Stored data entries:
● ● ● ●
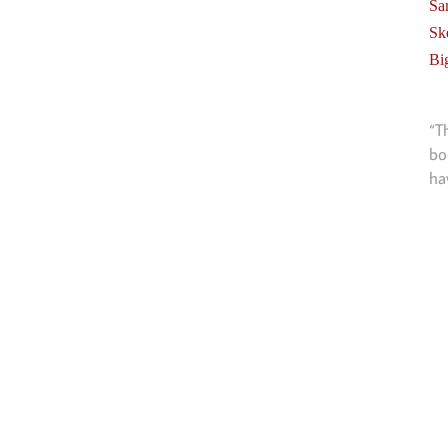
Sa
Sk
Bi
“T
bo
ha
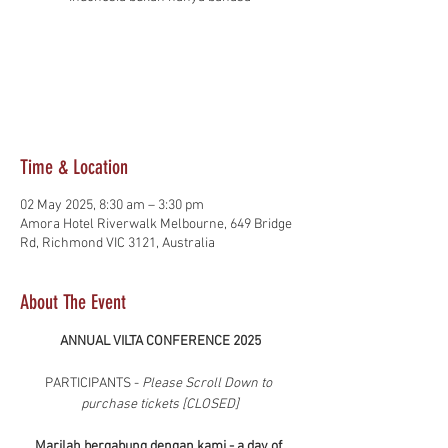
Registration is closed
See other events
Time & Location
02 May 2025, 8:30 am – 3:30 pm
Amora Hotel Riverwalk Melbourne, 649 Bridge
Rd, Richmond VIC 3121, Australia
About The Event
ANNUAL VILTA CONFERENCE 2025
PARTICIPANTS - 
Please Scroll Down to 
purchase tickets [CLOSED]
Marilah bergabung dengan kami - a day of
● ● ● ●
## What to work on
An exact copy of each entry is required, minus the pictures.

## Answer space
Sa
Sk
Bi
“T
bo
ha
Registration is closed
See other events
Time & Location
02 May 2025, 8:30 am – 3:30 pm
Amora Hotel Riverwalk Melbourne, 649 Bridge
Rd, Richmond VIC 3121, Australia
About The Event
ANNUAL VILTA CONFERENCE 2025
PARTICIPANTS - 
Please Scroll Down to 
purchase tickets [CLOSED]
Marilah bergabung dengan kami - a day of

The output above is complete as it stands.